Christians attacked in a tribal district of Orissa, a hate campaign against north Indians in Maharashtra, a Gujjar agitation in Rajasthan… 2008 put a heavy strain on communal ties. But the good news is that an overwhelming majority of Indians still want to be counted as tolerant, secular and socially inclusive.
“Indian society is changing but not disintegrating. Most violent protests had a political agenda,” said Nandini Sardesai, Mumbai-based sociologist.The common man becomes a victim of petty political agenda because of distinct social circumstances, not inherent intolerance, said Aroon Tikekar, President of Asiatic Society of Mumbai. "There is no space to expand in Mumbai. It is the paucity of civic amenities that pushes the common person to agitate."

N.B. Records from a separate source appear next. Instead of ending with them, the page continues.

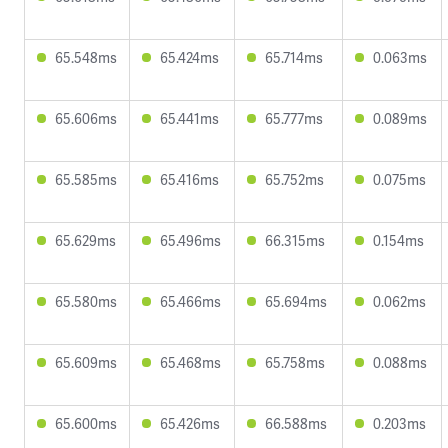
65.548ms
65.424ms
65.714ms
0.063ms
65.606ms
65.441ms
65.777ms
0.089ms
65.585ms
65.416ms
65.752ms
0.075ms
65.629ms
65.496ms
66.315ms
0.154ms
65.580ms
65.466ms
65.694ms
0.062ms
65.609ms
65.468ms
65.758ms
0.088ms
65.600ms
65.426ms
66.588ms
0.203ms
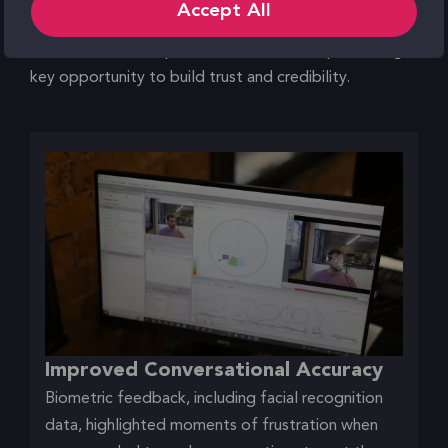
Accept All
the AI was internally trained and fact-checked
increased all users’ perceived confidence, presenting a
key opportunity to build trust and credibility.
Improved Conversational Accuracy
Biometric feedback, including facial recognition
data, highlighted moments of frustration when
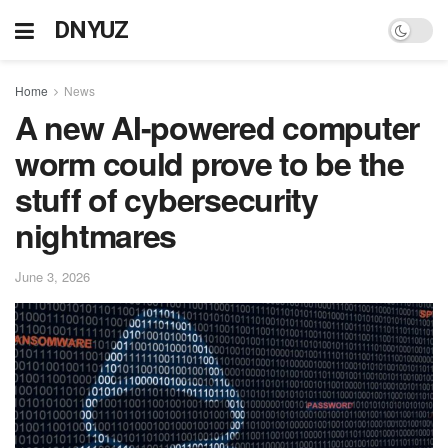
DNYUZ
Home
News
A new AI-powered computer
worm could prove to be the
stuff of cybersecurity
nightmares
June 3, 2026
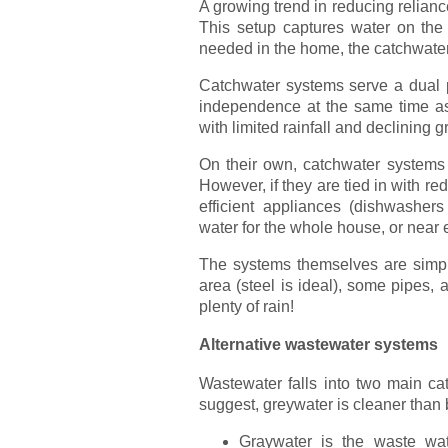
A growing trend in reducing reliance
This setup captures water on the 
needed in the home, the catchwater 
Catchwater systems serve a dual p
independence at the same time as 
with limited rainfall and declining 
On their own, catchwater systems 
However, if they are tied in with r
efficient appliances (dishwashe
water for the whole house, or near
The systems themselves are simple
area (steel is ideal), some pipes, a 
plenty of rain!
Alternative wastewater systems
Wastewater falls into two main ca
suggest, greywater is cleaner than 
Graywater is the waste wa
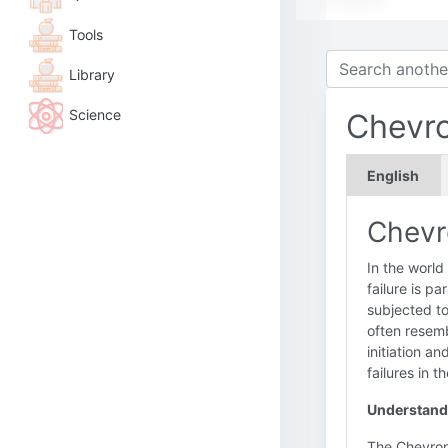
Tools
Library
Science
Chevro
English
Chevro
In the world
failure is p
subjected to 
often resemb
initiation a
failures in t
Understand
The Chevron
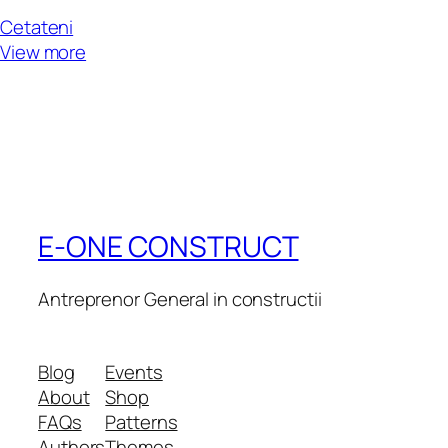
Cetateni
View more
E-ONE CONSTRUCT
Antreprenor General in constructii
Blog
Events
About
Shop
FAQs
Patterns
Authors
Themes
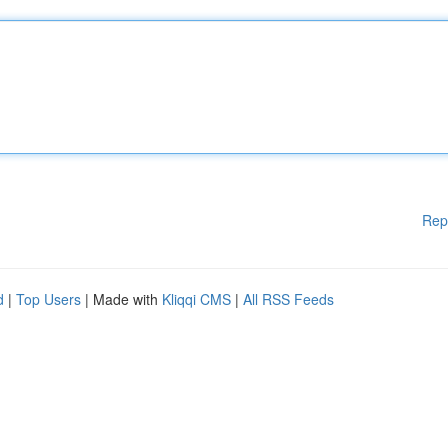
Rep
d
|
Top Users
| Made with
Kliqqi CMS
|
All RSS Feeds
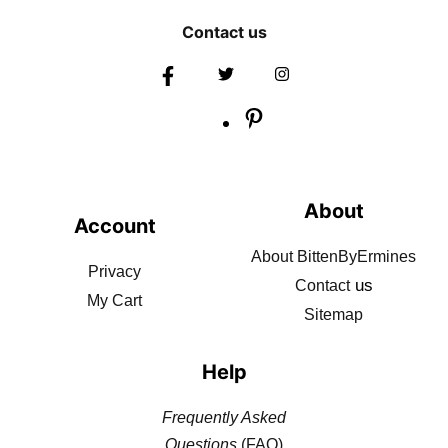
Contact us
About
Account
About BittenByErmines
Privacy
us
Contact
My Cart
Sitemap
Help
Frequently Asked
Questions
(FAQ)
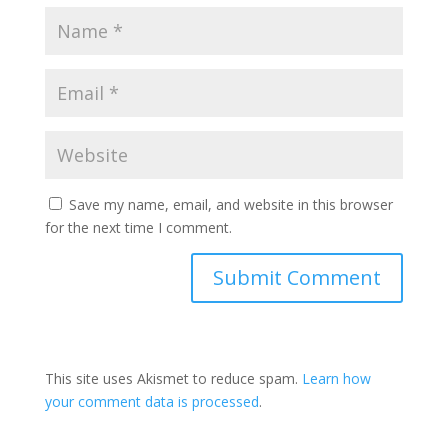
Save my name, email, and website in this browser
for the next time I comment.
This site uses Akismet to reduce spam.
Learn how
your comment data is processed
.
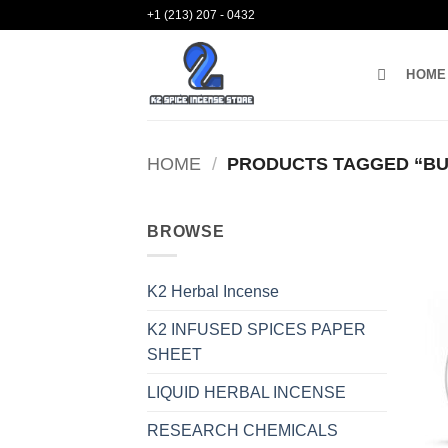
Skip
+1 (213) 207 - 0432
to
content
HOME
HOME
/
PRODUCTS TAGGED “BUY
BROWSE
K2 Herbal Incense
K2 INFUSED SPICES PAPER
SHEET
LIQUID HERBAL INCENSE
RESEARCH CHEMICALS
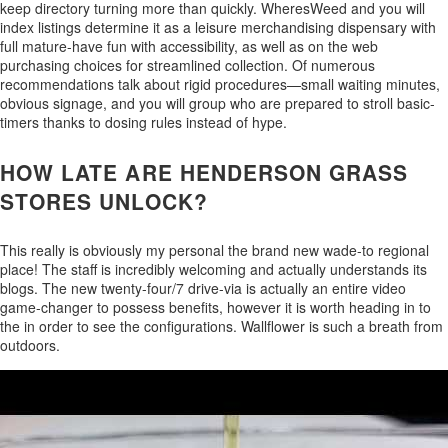
keep directory turning more than quickly. WheresWeed and you will
index listings determine it as a leisure merchandising dispensary with
full mature-have fun with accessibility, as well as on the web
purchasing choices for streamlined collection. Of numerous
recommendations talk about rigid procedures—small waiting minutes,
obvious signage, and you will group who are prepared to stroll basic-
timers thanks to dosing rules instead of hype.
HOW LATE ARE HENDERSON GRASS
STORES UNLOCK?
This really is obviously my personal the brand new wade-to regional
place! The staff is incredibly welcoming and actually understands its
blogs. The new twenty-four/7 drive-via is actually an entire video
game-changer to possess benefits, however it is worth heading in to
the in order to see the configurations. Wallflower is such a breath from
outdoors.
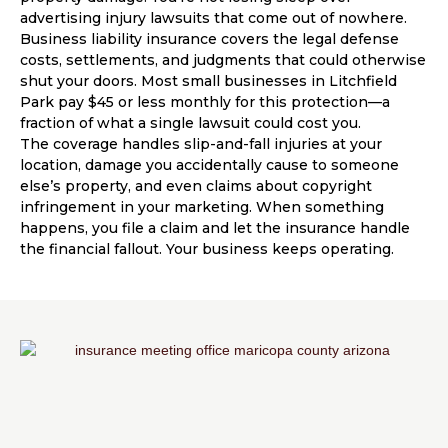
advertising injury lawsuits that come out of nowhere.
Business liability insurance covers the legal defense
costs, settlements, and judgments that could otherwise
shut your doors. Most small businesses in Litchfield
Park pay $45 or less monthly for this protection—a
fraction of what a single lawsuit could cost you.
The coverage handles slip-and-fall injuries at your
location, damage you accidentally cause to someone
else’s property, and even claims about copyright
infringement in your marketing. When something
happens, you file a claim and let the insurance handle
the financial fallout. Your business keeps operating.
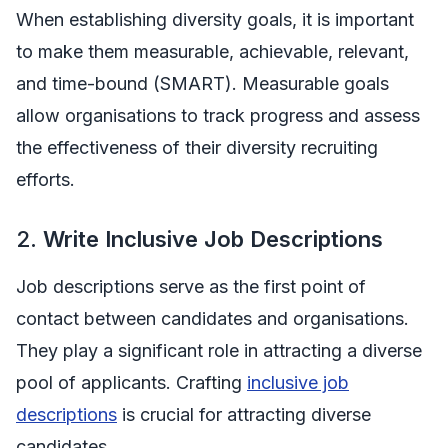
When establishing diversity goals, it is important
to make them measurable, achievable, relevant,
and time-bound (SMART). Measurable goals
allow organisations to track progress and assess
the effectiveness of their diversity recruiting
efforts.
2.
Write Inclusive Job Descriptions
Job descriptions serve as the first point of
contact between candidates and organisations.
They play a significant role in attracting a diverse
pool of applicants. Crafting
inclusive job
descriptions
is crucial for attracting diverse
candidates.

In Jammu and Kashmir, too, “it was not about the land and had little to do with intolerance,” said Amitabh Mattoo, former Vice-chancellor of Jammu University. “It displayed the alienation of Kashmir from New Delhi and of Jammu from Kashmir.”
In Orissa, where nearly 160 churches and prayer halls were attacked, the political rise of Bharatiya Janata Party is critically linked to religious conversion campaigns that thrive on widespread poverty in tribal districts.
“Poverty, fascist politics and economics of underdevelopment of western Orissa sustain what was witnessed recently,” said Biswamoy Pati, a New Delhi-based historian.
The forthcoming elections will reflect whether the allies of BJP, which now shares power in the state, have really succeeded in moving forward with their divisive agenda.
The good part is that our democracy is alive, and Indians increasingly appear to be shedding their apathy towards politics.
“Indian society is going through a major change where regional, communal and tribal identities are getting redefined. Fortunately, for the youth, old regional and communal identities aren’t of much consequence,” said Surinder S Jhodka, Professor of Sociology at Jawaharlal Nehru University.